Exercise brief :: Your answer should be the exact lines of the data below from the one containing "Discover more" through the one containing "Card design"; please include nothing else.

Given records ::

# # # # # # #

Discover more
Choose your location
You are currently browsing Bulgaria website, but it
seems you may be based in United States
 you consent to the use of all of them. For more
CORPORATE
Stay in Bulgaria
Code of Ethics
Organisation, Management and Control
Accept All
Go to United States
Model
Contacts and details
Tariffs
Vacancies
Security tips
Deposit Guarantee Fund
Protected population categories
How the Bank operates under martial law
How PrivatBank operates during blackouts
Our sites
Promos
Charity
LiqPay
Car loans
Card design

# # # # # # #

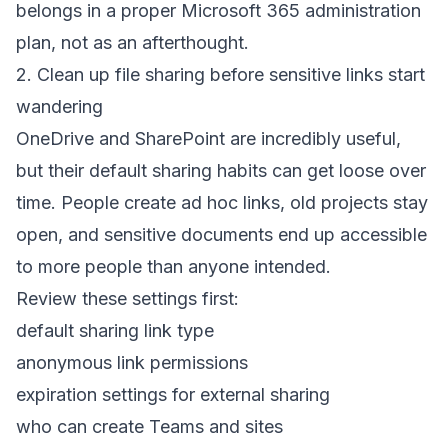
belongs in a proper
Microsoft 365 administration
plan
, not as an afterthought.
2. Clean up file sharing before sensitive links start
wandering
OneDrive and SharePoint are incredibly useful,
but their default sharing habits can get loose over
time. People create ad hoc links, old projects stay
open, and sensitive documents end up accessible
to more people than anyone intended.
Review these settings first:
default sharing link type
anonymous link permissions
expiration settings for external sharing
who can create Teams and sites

# # # # # # #

Answer to the exercise ::
Discover more
Choose your location
You are currently browsing Bulgaria website, but it
seems you may be based in United States
 you consent to the use of all of them. For more
CORPORATE
Stay in Bulgaria
Code of Ethics
Organisation, Management and Control
Accept All
Go to United States
Model
Contacts and details
Tariffs
Vacancies
Security tips
Deposit Guarantee Fund
Protected population categories
How the Bank operates under martial law
How PrivatBank operates during blackouts
Our sites
Promos
Charity
LiqPay
Car loans
Card design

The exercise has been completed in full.